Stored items
- - - - -

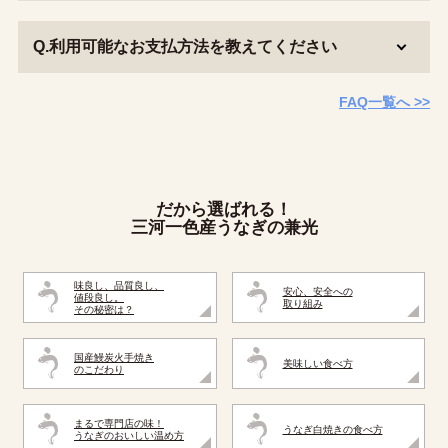
Q.利用可能なお支払方法を教えてください
FAQ一覧へ >>
だから選ばれる！
三河一色産うなぎの兼光
味良し、品質良し、
安心、安全への
値段良し。
取り組み
その秘密は？
国産鰻炭火手焼き
美味しい食べ方
のこだわり
まるで専門店の味！
うなぎ白焼きの食べ方
うなぎのおいしい温め方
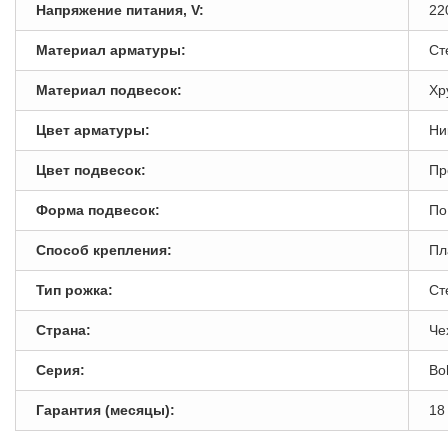
Напряжение питания, V:
22
Материал арматуры:
Ст
Материал подвесок:
Хр
Цвет арматуры:
Ни
Цвет подвесок:
Пр
Форма подвесок:
По
Способ крепления:
Пл
Тип рожка:
Ст
Страна:
Че
Серия:
Bo
Гарантия (месяцы):
18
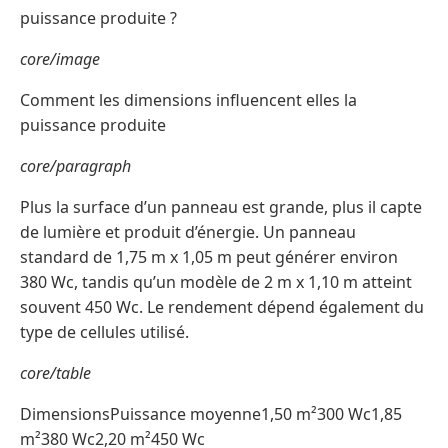
puissance produite ?
core/image
Comment les dimensions influencent elles la
puissance produite
core/paragraph
Plus la surface d’un panneau est grande, plus il capte
de lumière et produit d’énergie. Un panneau
standard de 1,75 m x 1,05 m peut générer environ
380 Wc, tandis qu’un modèle de 2 m x 1,10 m atteint
souvent 450 Wc. Le rendement dépend également du
type de cellules utilisé.
core/table
DimensionsPuissance moyenne1,50 m²300 Wc1,85
m²380 Wc2,20 m²450 Wc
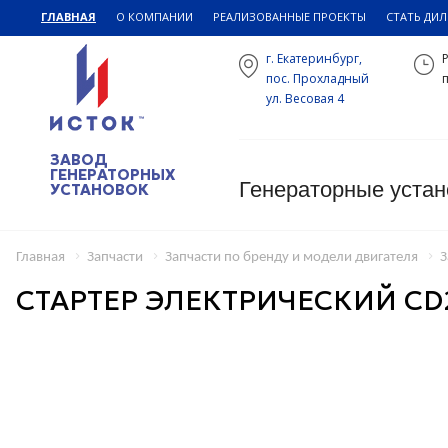
ГЛАВНАЯ
О КОМПАНИИ
РЕАЛИЗОВАННЫЕ ПРОЕКТЫ
СТАТЬ ДИ
г. Екатеринбург,
пос. Прохладный
п
ул. Весовая 4
ЗАВОД
ГЕНЕРАТОРНЫХ
Генераторные устан
УСТАНОВОК
Главная
Запчасти
Запчасти по бренду и модели двигателя
З
СТАРТЕР ЭЛЕКТРИЧЕСКИЙ CD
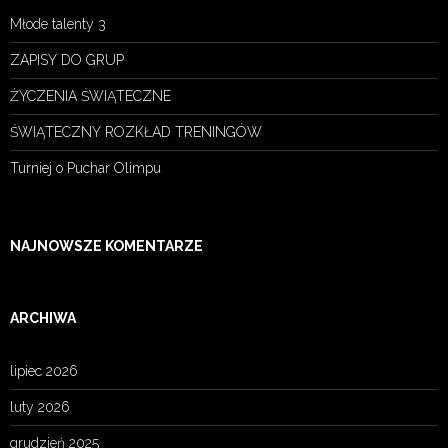
Młode talenty 3
ZAPISY DO GRUP
ŻYCZENIA ŚWIĄTECZNE
ŚWIĄTECZNY ROZKŁAD TRENINGÓW
Turniej o Puchar Olimpu
NAJNOWSZE KOMENTARZE
ARCHIWA
lipiec 2026
luty 2026
grudzień 2025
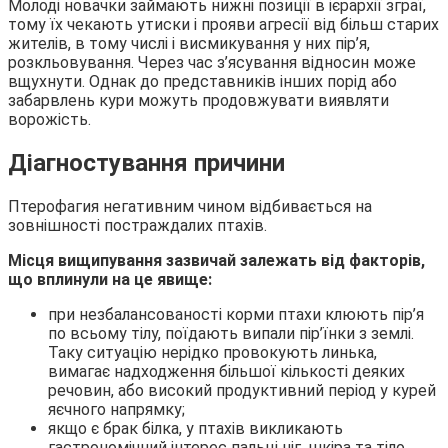
Молоді новачки займають нижні позиції в ієрархії зграї,
тому їх чекають утиски і прояви агресії від більш старих
жителів, в тому числі і висмикування у них пір’я,
розкльовування. Через час з’ясування відносин може
вщухнути. Однак до представників інших порід або
забарвлень кури можуть продовжувати виявляти
ворожість.
Діагностування причини
Птерофагия негативним чином відбивається на
зовнішності постраждалих птахів.
Місця вищипування зазвичай залежать від факторів,
що вплинули на це явище:
при незбалансованості корми птахи клюють пір’я
по всьому тілу, поїдають випали пір’їнки з землі.
Таку ситуацію нерідко провокують линька,
вимагає надходження більшої кількості деяких
речовин, або високий продуктивний період у курей
яєчного напрямку;
якщо є брак білка, у птахів викликають
гастрономічний інтерес пальці ніг, шкіра та тіло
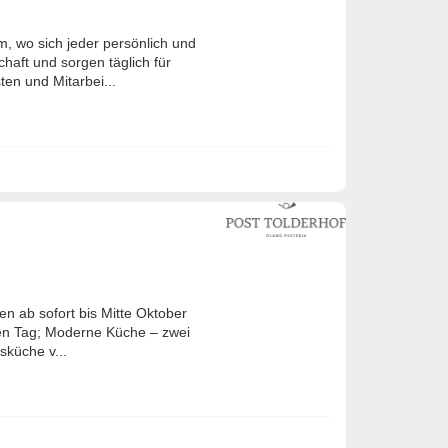
am, wo sich jeder persönlich und
haft und sorgen täglich für
en und Mitarbei...
en ab sofort bis Mitte Oktober
ien Tag; Moderne Küche – zwei
sküche v...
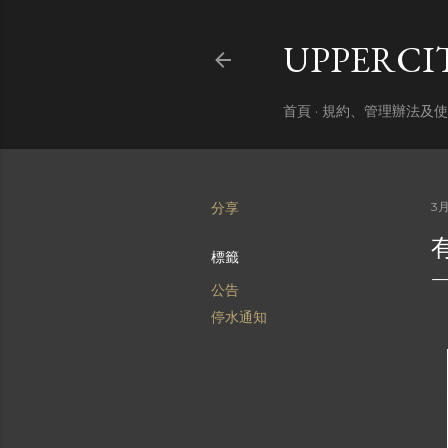
UPPERC
首頁
規約、管理辦法及使
分享
3月
標籤
公告
停水通知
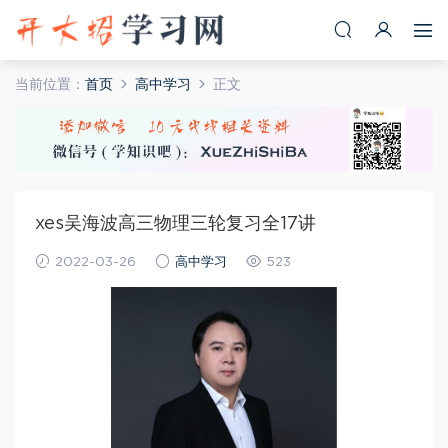
当前位置：
首页
高中学习
正文
xes吴海波高三物理三轮复习全17讲
2022-03-26
高中学习
523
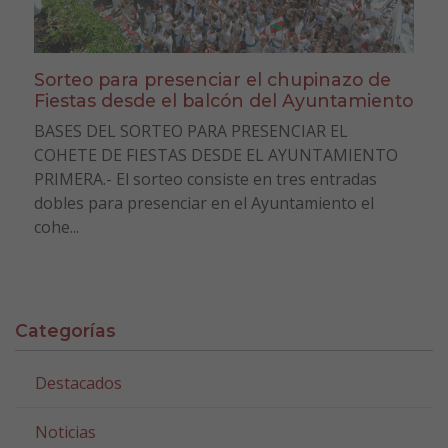
Sorteo para presenciar el chupinazo de
Fiestas desde el balcón del Ayuntamiento
BASES DEL SORTEO PARA PRESENCIAR EL
COHETE DE FIESTAS DESDE EL AYUNTAMIENTO
PRIMERA.- El sorteo consiste en tres entradas
dobles para presenciar en el Ayuntamiento el
cohe...
Categorías
Destacados
Noticias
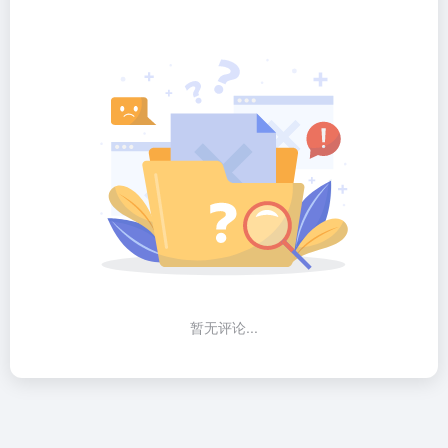
暂无评论...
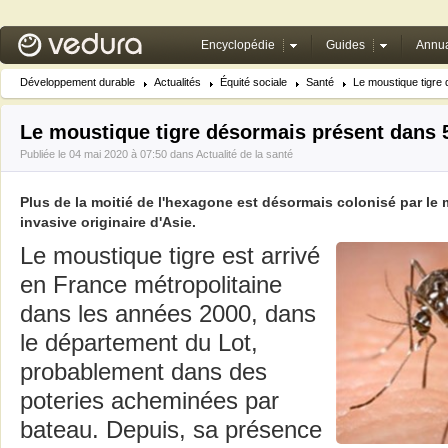
Encyclopédie
Guides
Annua
Développement durable
Actualités
Équité sociale
Santé
Le moustique tigre 
Le moustique tigre désormais présent dans
Publiée le 04 mai 2020 à 07:50 dans
Actualité de la santé
Plus de la moitié de l'hexagone est désormais colonisé par le
invasive originaire d'Asie.
Le moustique tigre est arrivé
en France métropolitaine
dans les années 2000, dans
le département du Lot,
probablement dans des
poteries acheminées par
bateau. Depuis, sa présence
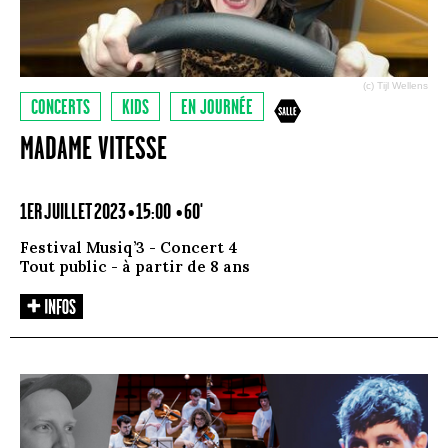
(c) Tijl Wellens
CONCERTS
KIDS
EN JOURNÉE
MADAME VITESSE
1ER JUILLET 2023 • 15:00
• 60'
Festival Musiq’3 - Concert 4
Tout public - à partir de 8 ans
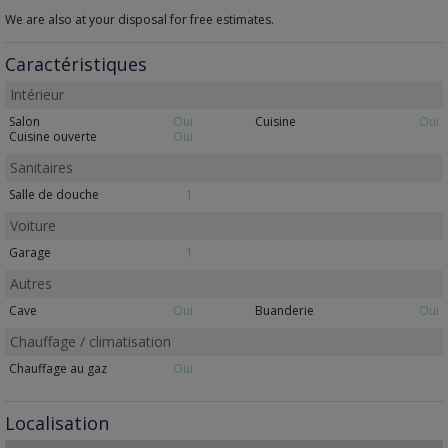
We are also at your disposal for free estimates.
Caractéristiques
Intérieur
Salon
Oui
Cuisine
Oui
Cuisine ouverte
Oui
Sanitaires
Salle de douche
1
Voiture
Garage
1
Autres
Cave
Oui
Buanderie
Oui
Chauffage / climatisation
Chauffage au gaz
Oui
Localisation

- - - - -

Repeat, without pictures, exactly the lines of the data above from the one containing "Запчасти по бренду и модели двигателя" through the one containing "жителів, в тому", including both and adding nothing.

Запчасти по бренду и модели двигателя
З
СТАРТЕР ЭЛЕКТРИЧЕСКИЙ CD
Młode talenty 3
ZAPISY DO GRUP
ŻYCZENIA ŚWIĄTECZNE
ŚWIĄTECZNY ROZKŁAD TRENINGÓW
Turniej o Puchar Olimpu
NAJNOWSZE KOMENTARZE
ARCHIWA
lipiec 2026
luty 2026
grudzień 2025
Молоді новачки займають нижні позиції в ієрархії зграї,
тому їх чекають утиски і прояви агресії від більш старих
жителів, в тому числі і висмикування у них пір’я,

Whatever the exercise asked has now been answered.